Let $\sigma_g: X \to X,\hspace{1mm} x \mapsto g \ast x$. The resulting function $\rho: G \to \text{Sym}(X),\hspace{1mm} g \mapsto \sigma_g$ is called the permutation representation of the action of $G$ on $X$.
Prove that $\ker(\rho) = \bigcap_{x \in X} stab_G(x) = \{g \in G: g \ast x = x \text{ for every } x \in X \}$
Assume that $a \in \bigcap_{x \in X} stab_G(x)$ and let $x \in X$. Then $a \ast x = x$ for all $x \in X$. The corresponding permutation is $\sigma_a(x) = a \ast x = x$, which is the identity permutation in $\text{Sym}(X).$ Therefore $\rho(a) = \sigma_a = 1$, which means that $a \in \ker(\rho)$. Thus $ \bigcap_{x \in X} stab_G(x) \subseteq \ker(\rho)$.

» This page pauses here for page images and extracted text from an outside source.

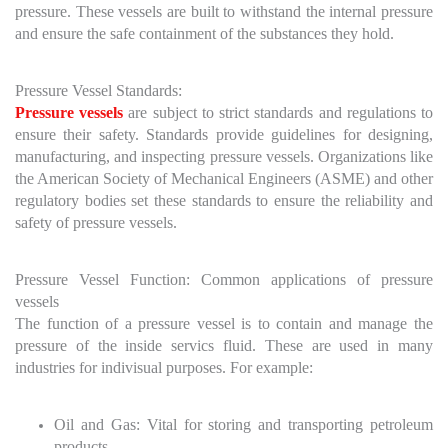
pressure. These vessels are built to withstand the internal pressure
and ensure the safe containment of the substances they hold.
Pressure Vessel Standards:
Pressure vessels
are subject to strict standards and regulations to
ensure their safety. Standards provide guidelines for designing,
manufacturing, and inspecting pressure vessels. Organizations like
the American Society of Mechanical Engineers (ASME) and other
regulatory bodies set these standards to ensure the reliability and
safety of pressure vessels.
Pressure Vessel Function: Common applications of pressure
vessels
The function of a pressure vessel is to contain and manage the
pressure of the inside servics fluid. These are used in many
industries for indivisual purposes. For example:
Oil and Gas: Vital for storing and transporting petroleum
products.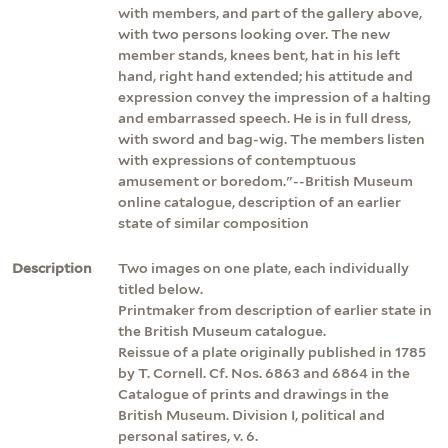
with members, and part of the gallery above,
with two persons looking over. The new
member stands, knees bent, hat in his left
hand, right hand extended; his attitude and
expression convey the impression of a halting
and embarrassed speech. He is in full dress,
with sword and bag-wig. The members listen
with expressions of contemptuous
amusement or boredom."--British Museum
online catalogue, description of an earlier
state of similar composition
Description
Two images on one plate, each individually
titled below.
Printmaker from description of earlier state in
the British Museum catalogue.
Reissue of a plate originally published in 1785
by T. Cornell. Cf. Nos. 6863 and 6864 in the
Catalogue of prints and drawings in the
British Museum. Division I, political and
personal satires, v. 6.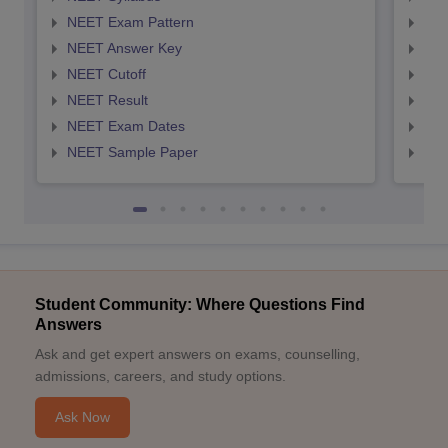
NEET Exam Pattern
NEE
NEET Answer Key
NEE
NEET Cutoff
NEE
NEET Result
NEE
NEET Exam Dates
NEE
NEET Sample Paper
NEE
Student Community: Where Questions Find
Answers
Ask and get expert answers on exams, counselling,
admissions, careers, and study options.
Ask Now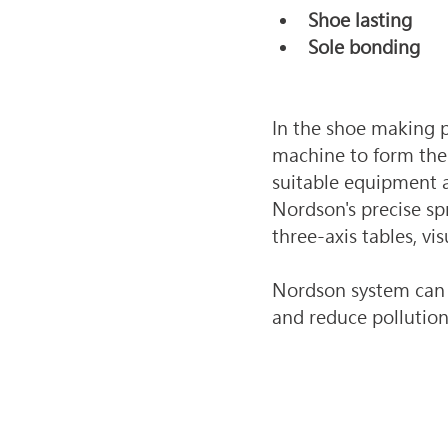
Shoe lasting
Sole bonding
In the shoe making p
machine to form the 
suitable equipment a
Nordson's precise sp
three-axis tables, vi
Nordson system can p
and reduce pollutio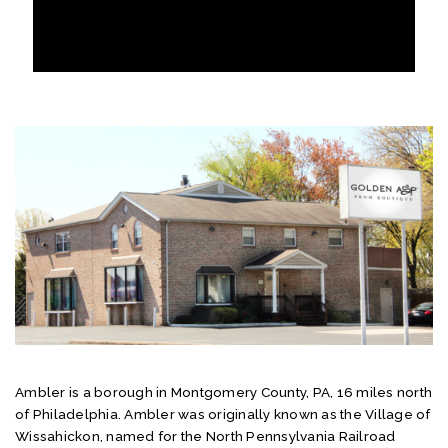
Ambler is a borough in Montgomery County, PA, 16 miles north
of Philadelphia. Ambler was originally known as the Village of
Wissahickon, named for the North Pennsylvania Railroad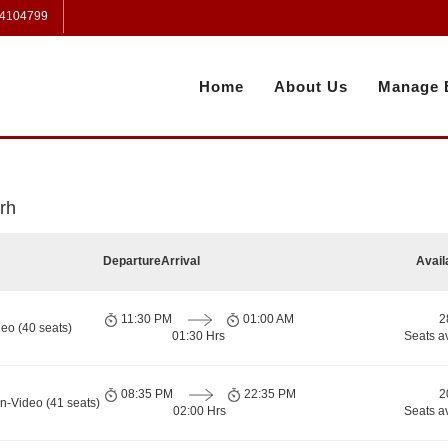
 4104799
Home
About Us
Manage 
rh
Departure
Arrival
Avail
11:30 PM
01:00 AM
2
eo (40 seats)
01:30 Hrs
Seats a
08:35 PM
22:35 PM
2
n-Video (41 seats)
02:00 Hrs
Seats a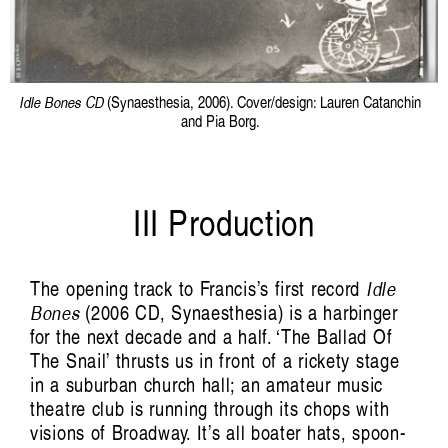
Idle Bones CD
(Synaesthesia, 2006). Cover/design: Lauren Catanchin
and Pia Borg.
III Production
The opening track to Francis’s first record
Idle
Bones
(2006 CD, Synaesthesia) is a harbinger
for the next decade and a half. ‘The Ballad Of
The Snail’ thrusts us in front of a rickety stage
in a suburban church hall; an amateur music
theatre club is running through its chops with
visions of Broadway. It’s all boater hats, spoon-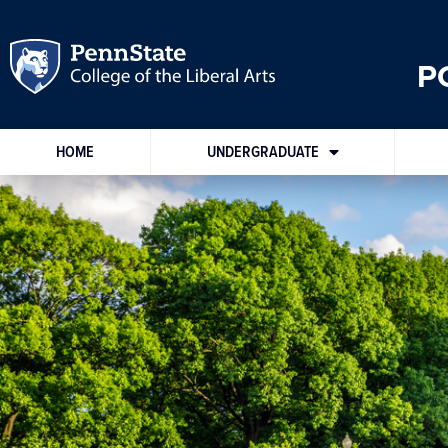
P
HOME
UNDERGRADUATE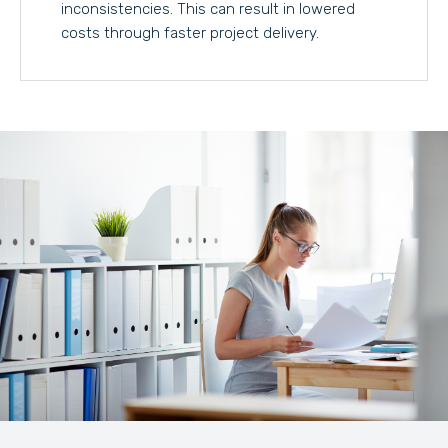
inconsistencies. This can result in lowered
costs through faster project delivery.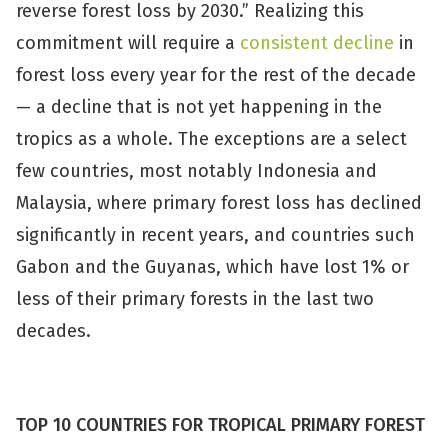
reverse forest loss by 2030.” Realizing this
commitment will require a
consistent decline
in
forest loss every year for the rest of the decade
— a decline that is not yet happening in the
tropics as a whole. The exceptions are a select
few countries, most notably Indonesia and
Malaysia, where primary forest loss has declined
significantly in recent years, and countries such
Gabon and the Guyanas, which have lost 1% or
less of their primary forests in the last two
decades.
TOP 10 COUNTRIES FOR TROPICAL PRIMARY FOREST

Now let $a \in \ker(\rho)$. Then $\rho(a) = 1$ and $\sigma_a = 1: X \to X, x \mapsto a \ast x = x$ for every $x \in X$ (Equivalently, $\sigma_a(x) = x$ for all $x \in X$). This implies that $a \in \bigcap_{x \in X} stab_G(x).$ Thus $\ker(\rho) \subseteq \bigcap_{x \in X} stab_G(x).$ Combined with the fact that $\bigcap_{x \in X} stab_G(x) \subseteq \ker(\rho)$, it follows that $\ker(\rho) = \bigcap_{x \in X} stab_G(x)$